Reason NIMBY (not in my back yard)

The government makes more on a gallon of gas than the oil company, bet you didnt know that did you?


----------



## The Stig (Sep 25, 2005)

ta_man said:


> This is an interesting proposal for a protest, but unless you also choose not to drive the miles you would have on May 15th, you are not taking revenue from the oil companies. You are just shifting that revenue to some other day. How many days you shift the revenue is based on the size of your gas tank. So in the end, another meaningless feel-good gesture.


EXACTLY right


----------



## gezer2u (Sep 25, 2001)

Here is some interesting reading.

http://www.wtrg.com/prices.htm


----------



## OvalmanPA (Mar 21, 2000)

I would but that's the day (Tuesdays) that the local Kwik Fill has .05 off a gallon of gas.  Honestly guys, this has been hashed out NUMEROUS times over the last few years. It would make absolutely NO difference whatsoever in the cost of gas. I think the


> In April 1997, there was a "gas out" conducted nationwide in protest of gas prices. Gasoline prices dropped 30 cents a gallon overnight.

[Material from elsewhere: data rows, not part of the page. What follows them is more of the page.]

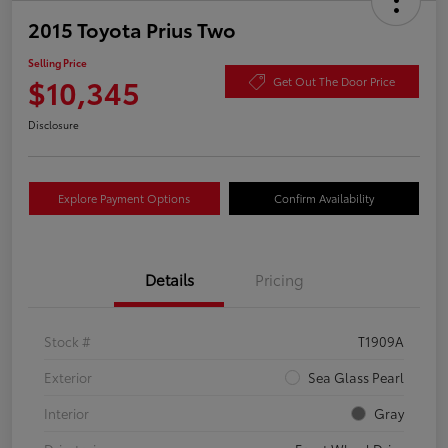
2015 Toyota Prius Two
Selling Price
$10,345
Get Out The Door Price
Disclosure
Explore Payment Options
Confirm Availability
Details
Pricing
Stock #
T1909A
Exterior
Sea Glass Pearl
Interior
Gray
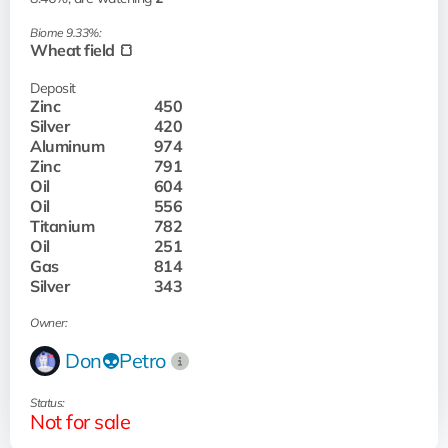
Biome 9.33%:
Wheat field 🍞
Deposit
Zinc
450
Silver
420
Aluminum
974
Zinc
791
Oil
604
Oil
556
Titanium
782
Oil
251
Gas
814
Silver
343
Owner:
Don👽Petro
Status:
Not for sale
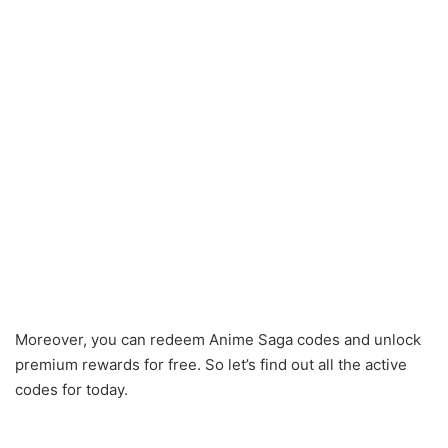
Moreover, you can redeem Anime Saga codes and unlock
premium rewards for free. So let’s find out all the active
codes for today.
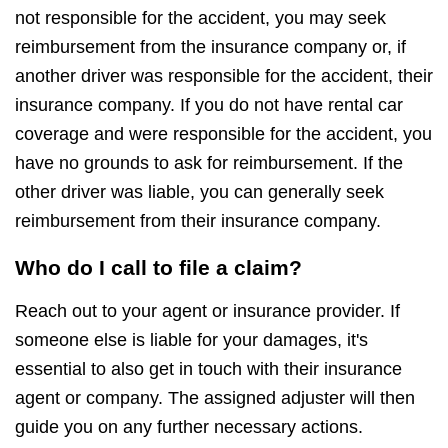
not responsible for the accident, you may seek
reimbursement from the insurance company or, if
another driver was responsible for the accident, their
insurance company. If you do not have rental car
coverage and were responsible for the accident, you
have no grounds to ask for reimbursement. If the
other driver was liable, you can generally seek
reimbursement from their insurance company.
Who do I call to file a claim?
Reach out to your agent or insurance provider. If
someone else is liable for your damages, it's
essential to also get in touch with their insurance
agent or company. The assigned adjuster will then
guide you on any further necessary actions.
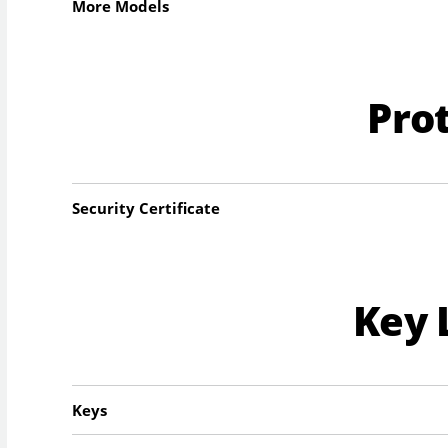
More Models
Pro
Security Certificate
Key 
Keys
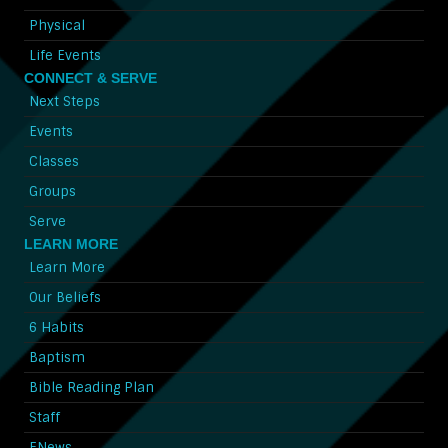
Physical
Life Events
CONNECT & SERVE
Next Steps
Events
Classes
Groups
Serve
LEARN MORE
Learn More
Our Beliefs
6 Habits
Baptism
Bible Reading Plan
Staff
ENews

 is an old wives tail myself.


----------



## SuperXRAY (Jul 10, 2002)

If you wish to change gas prices (i.e TAX, which was so perfectly put earlier...that the government makes more off a gallon than does the oil company, because of TAX), then you need to take much harsher, yet more ethical and reasonable actions.

Consititutional Amendment 16 is where the economy severely declined. This amendment rewrote, entirely, and exactly the opposite, of what the U.S Constitution says. It was ratified by Congress, not by the people (in fact, the vote wasn't even taken properly, nor does the amendment pass the Banister test, as most Amendments do not). Deratify Amendment 16 and 99% of the U.S. economy is solved. That does NOT mean to get rid of income/sales tax, it just means to apportion them correctly and by the Constitution, which is not what the government does.

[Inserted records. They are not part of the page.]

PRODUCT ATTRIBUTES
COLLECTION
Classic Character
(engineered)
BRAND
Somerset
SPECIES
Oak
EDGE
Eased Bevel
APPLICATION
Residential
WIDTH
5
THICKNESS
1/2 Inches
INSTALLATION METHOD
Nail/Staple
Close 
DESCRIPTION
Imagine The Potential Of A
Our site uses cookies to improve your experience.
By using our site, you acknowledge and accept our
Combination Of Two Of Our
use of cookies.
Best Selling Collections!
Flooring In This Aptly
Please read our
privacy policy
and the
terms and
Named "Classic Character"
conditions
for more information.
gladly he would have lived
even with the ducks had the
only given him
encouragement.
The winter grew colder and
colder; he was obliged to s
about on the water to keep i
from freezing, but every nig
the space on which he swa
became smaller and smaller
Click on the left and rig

However, this is an R/C forum, and probably not the correct place to be discussing this. No flaming, please...as it's not up for discussion and you can't disprove facts. Politics are Politics, Democracy is Democracy, they technically do not interact.

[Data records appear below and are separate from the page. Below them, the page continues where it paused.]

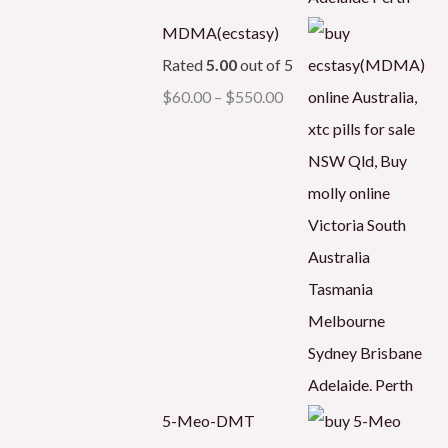
MDMA(ecstasy)
Rated
5.00
out of 5
$
60.00
–
$
550.00
5-Meo-DMT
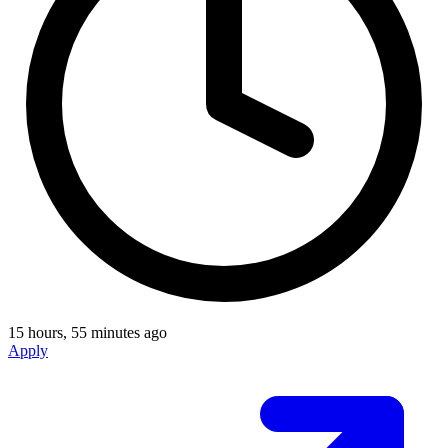
15 hours, 55 minutes ago
Apply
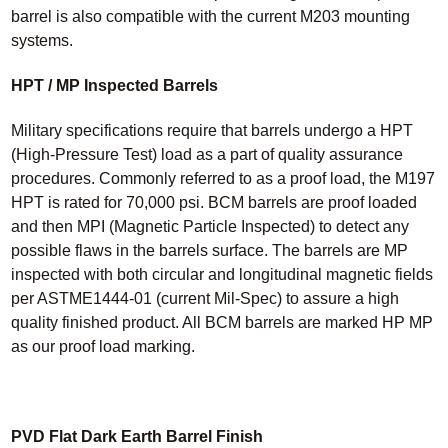
barrel is also compatible with the current M203 mounting
systems.
HPT / MP Inspected Barrels
Military specifications require that barrels undergo a HPT
(High-Pressure Test) load as a part of quality assurance
procedures. Commonly referred to as a proof load, the M197
HPT is rated for 70,000 psi. BCM barrels are proof loaded
and then MPI (Magnetic Particle Inspected) to detect any
possible flaws in the barrels surface. The barrels are MP
inspected with both circular and longitudinal magnetic fields
per ASTME1444-01 (current Mil-Spec) to assure a high
quality finished product. All BCM barrels are marked HP MP
as our proof load marking.
PVD Flat Dark Earth Barrel Finish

In response to not buying gas on the 15th...those who think it would not affect the oil industry are uneducated in Oil Economics. Most rich people can't stay rich without 365 days of income every year. Big business, especially Oil, is *more* reliant upon 365 days-a-year income. Saying it won't matter because you have to buy gas eventually is right and wrong...it would severely hurt the oil companies, but they will regain their wealth eventually. They are based on Cash Flow, it's simple. We can put a big hurt on the pocket book by not buying gas in one day, however, since the Oil Industry is controlled by the U.S. Government (I'm specifying the U.S. Region of Oil sales, not International), they will just go to the U.S. Government when their pocket books hurt and take even more of the tax dollar (ever heard of FDIC Insured? what a joke, it's not insurance); in fact decreasing interest rates at the Credit Unions, raising taxes, and decreasing all funding for those things that are important in life (school, etc.), thereby hurting all citizens.

Let's take the discussion elsewhere besides these forums...


----------



## hankster (Jan 1, 1998)

May be best to close this thread at this time.


----------